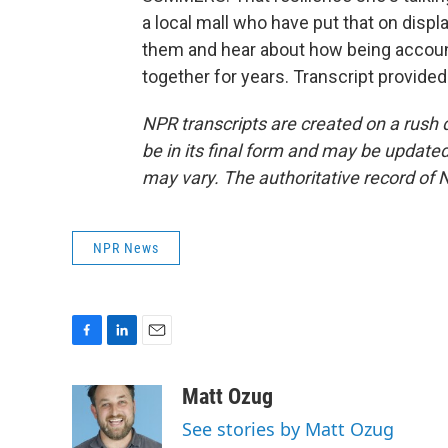
a local mall who have put that on disp
them and hear about how being accoun
together for years. Transcript provide
NPR transcripts are created on a rush 
be in its final form and may be updated 
may vary. The authoritative record of 
NPR News
F
L
E
a
i
m
c
n
a
Matt Ozug
e
k
i
See stories by Matt Ozug
b
e
l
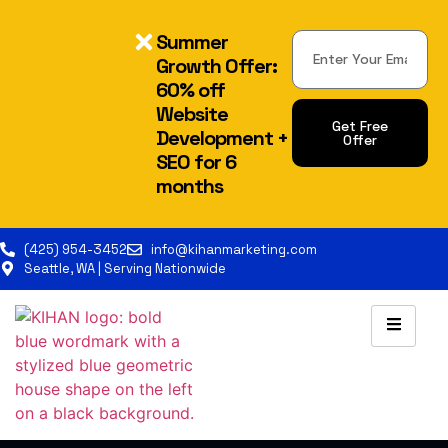
Summer
Growth Offer:
60% off
Website
Get Free
Development +
Offer
SEO for 6
Alternative:
months
(425) 954-3452
info@kihanmarketing.com
Seattle, WA | Serving Nationwide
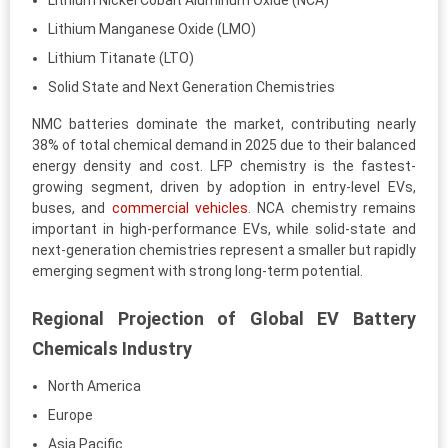
Lithium Nickel Cobalt Aluminum Oxide (NCA)
Lithium Manganese Oxide (LMO)
Lithium Titanate (LTO)
Solid State and Next Generation Chemistries
NMC batteries dominate the market, contributing nearly
38% of total chemical demand in 2025 due to their balanced
energy density and cost. LFP chemistry is the fastest-
growing segment, driven by adoption in entry-level EVs,
buses, and
commercial vehicles
. NCA chemistry remains
important in high-performance EVs, while solid-state and
next-generation chemistries represent a smaller but rapidly
emerging segment with strong long-term potential.
Regional Projection of Global EV Battery
Chemicals Industry
North America
Europe
Asia Pacific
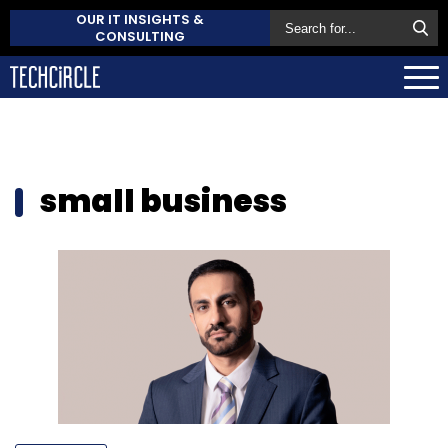
OUR IT INSIGHTS &
CONSULTING
small business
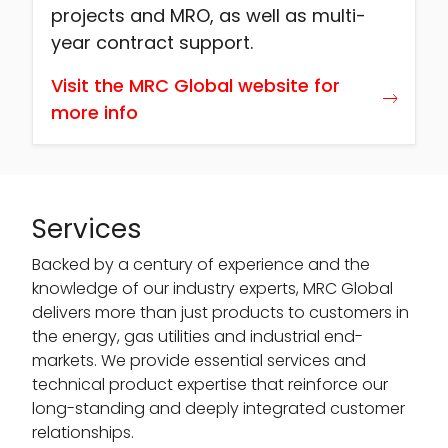
projects and MRO, as well as multi-
year contract support.
Visit the MRC Global website for
more info
Services
Backed by a century of experience and the
knowledge of our industry experts, MRC Global
delivers more than just products to customers in
the energy, gas utilities and industrial end-
markets. We provide essential services and
technical product expertise that reinforce our
long-standing and deeply integrated customer
relationships.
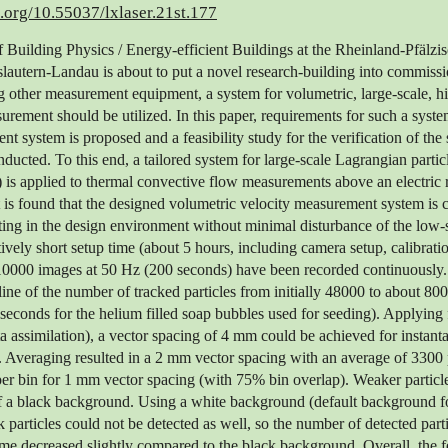
i.org/10.55037/lxlaser.21st.177
Building Physics / Energy-efficient Buildings at the Rheinland-Pfälzi
slautern-Landau is about to put a novel research-building into commissi
other measurement equipment, a system for volumetric, large-scale, hi
urement should be utilized. In this paper, requirements for such a system
nt system is proposed and a feasibility study for the verification of the
nducted. To this end, a tailored system for large-scale Lagrangian partic
is applied to thermal convective flow measurements above an electric r
 it is found that the designed volumetric velocity measurement system is 
ting in the design environment without minimal disturbance of the low
atively short setup time (about 5 hours, including camera setup, calibrati
o 10000 images at 50 Hz (200 seconds) have been recorded continuously
ine of the number of tracked particles from initially 48000 to about 8000
seconds for the helium filled soap bubbles used for seeding). Applying 
ta assimilation), a vector spacing of 4 mm could be achieved for instan
. Averaging resulted in a 2 mm vector spacing with an average of 3300 p
per bin for 1 mm vector spacing (with 75% bin overlap). Weaker particl
of a black background. Using a white background (default background fo
 particles could not be detected as well, so the number of detected part
 decreased slightly compared to the black background. Overall, the fe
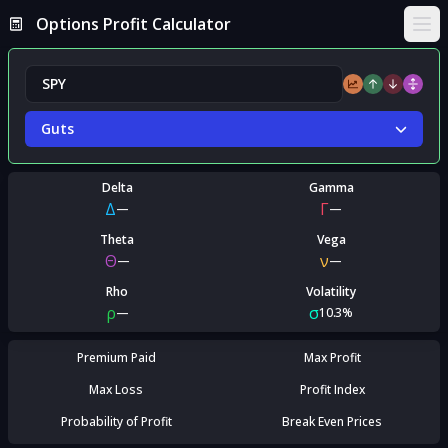
Options Profit Calculator
Ope
Guts
Delta
Gamma
Δ
Γ
—
—
Theta
Vega
Θ
ν
—
—
Rho
Volatility
ρ
σ
—
10.3%
Premium Paid
Max Profit
Max Loss
Profit Index
Probability of Profit
Break Even Prices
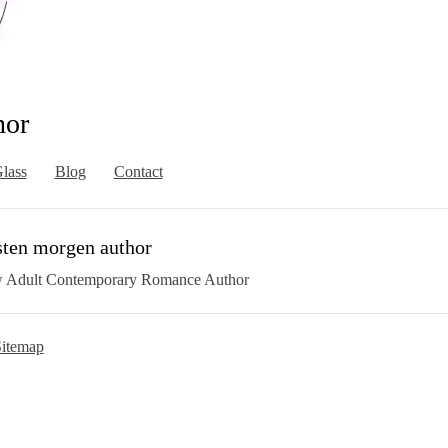
hor
lass
Blog
Contact
sten morgen author
 Adult Contemporary Romance Author
itemap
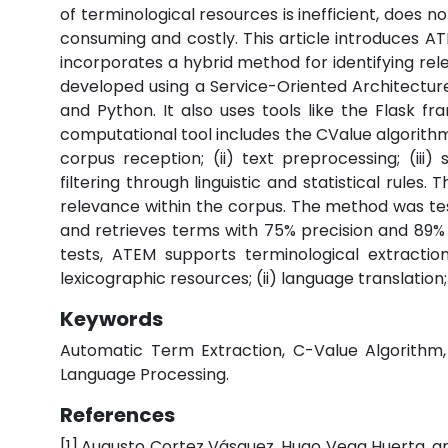
of terminological resources is inefficient, does n
consuming and costly. This article introduces A
incorporates a hybrid method for identifying rele
developed using a Service-Oriented Architectu
and Python. It also uses tools like the Flask 
computational tool includes the CValue algorithm, a
corpus reception; (ii) text preprocessing; (ii
filtering through linguistic and statistical rules. 
relevance within the corpus. The method was te
and retrieves terms with 75% precision and 89% re
tests, ATEM supports terminological extraction
lexicographic resources; (ii) language translation;
Keywords
Automatic Term Extraction, C-Value Algorithm, H
Language Processing.
References
[1]
Augusto Cortez Vásquez, Hugo Vega Huerta, an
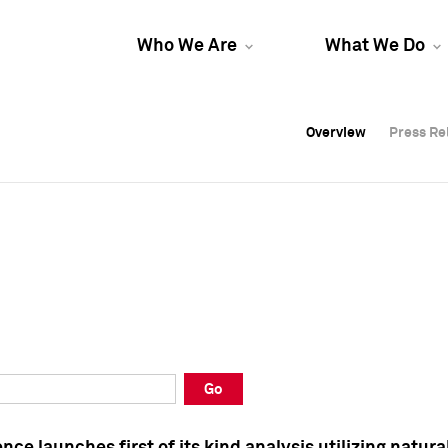
Who We Are
What We Do
Overview
Overview
Press Re
Press Re
Overview
Press Re
Go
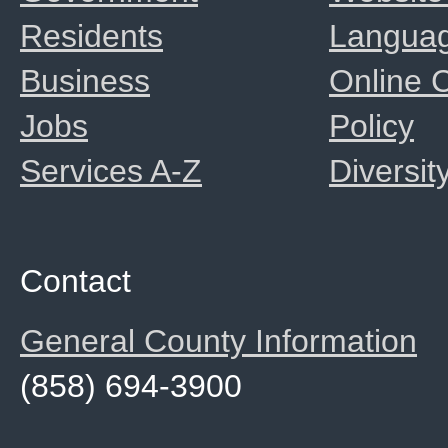
Residents
Langua
Business
Online
Jobs
Policy
Services A-Z
Diversit
Contact
General County Information
(858) 694-3900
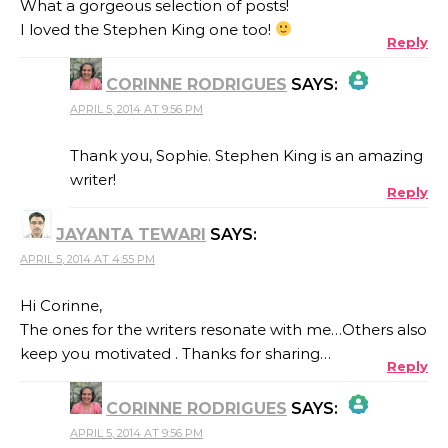
What a gorgeous selection of posts!
I loved the Stephen King one too!
Reply
CORINNE RODRIGUES
SAYS:
APRIL 5, 2014 AT 9:56 PM
THE REAL PERSON BADGE!
Thank you, Sophie. Stephen King is an amazing
writer!
Reply
ANTI-SPAM BY CLEANTALK
JAYANTA TEWARI
SAYS:
APRIL 5, 2014 AT 4:55 PM
Hi Corinne,
The ones for the writers resonate with me…Others also
keep you motivated . Thanks for sharing…
Reply
CORINNE RODRIGUES
SAYS:
APRIL 5, 2014 AT 9:56 PM
THE REAL PERSON BADGE!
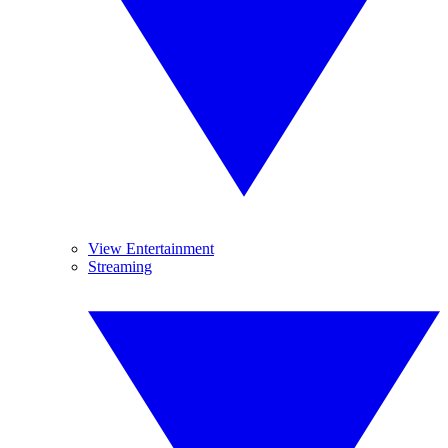
View Entertainment
Streaming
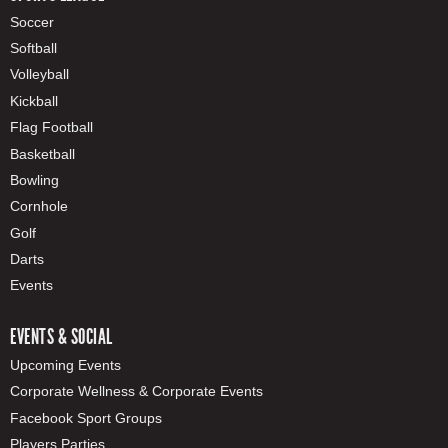
Soccer
Softball
Volleyball
Kickball
Flag Football
Basketball
Bowling
Cornhole
Golf
Darts
Events
EVENTS & SOCIAL
Upcoming Events
Corporate Wellness & Corporate Events
Facebook Sport Groups
Players Parties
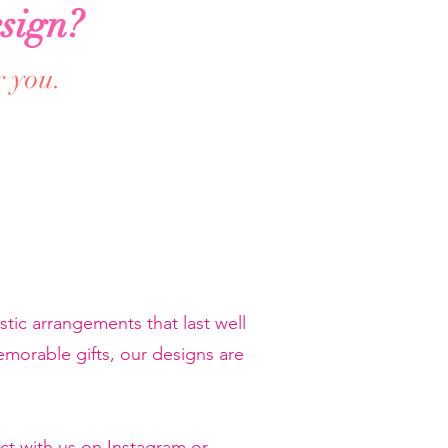
sign?
r you.
tic arrangements that last well
orable gifts, our designs are
ct with us on Instagram or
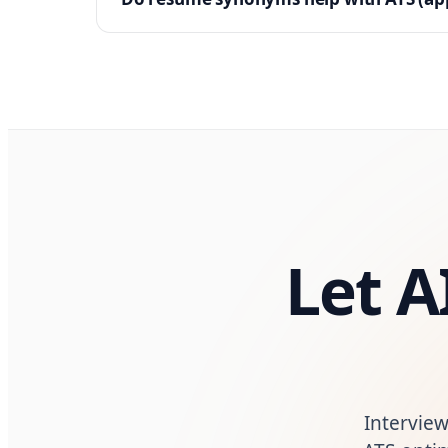
Let A
Interview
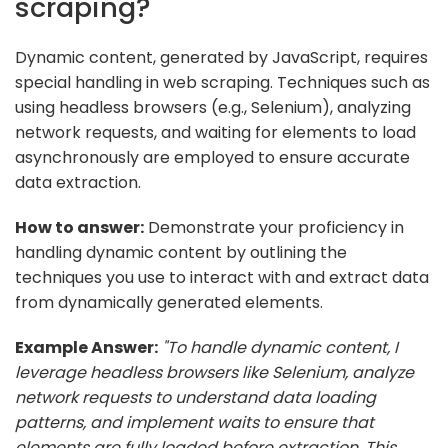
scraping?
Dynamic content, generated by JavaScript, requires
special handling in web scraping. Techniques such as
using headless browsers (e.g., Selenium), analyzing
network requests, and waiting for elements to load
asynchronously are employed to ensure accurate
data extraction.
How to answer:
Demonstrate your proficiency in
handling dynamic content by outlining the
techniques you use to interact with and extract data
from dynamically generated elements.
Example Answer:
"To handle dynamic content, I
leverage headless browsers like Selenium, analyze
network requests to understand data loading
patterns, and implement waits to ensure that
elements are fully loaded before extraction. This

[Problem to work on]
Show the lines above that include "resources".

[Answer below]
of terminological resources is inefficient, does n
lexicographic resources; (ii) language translation;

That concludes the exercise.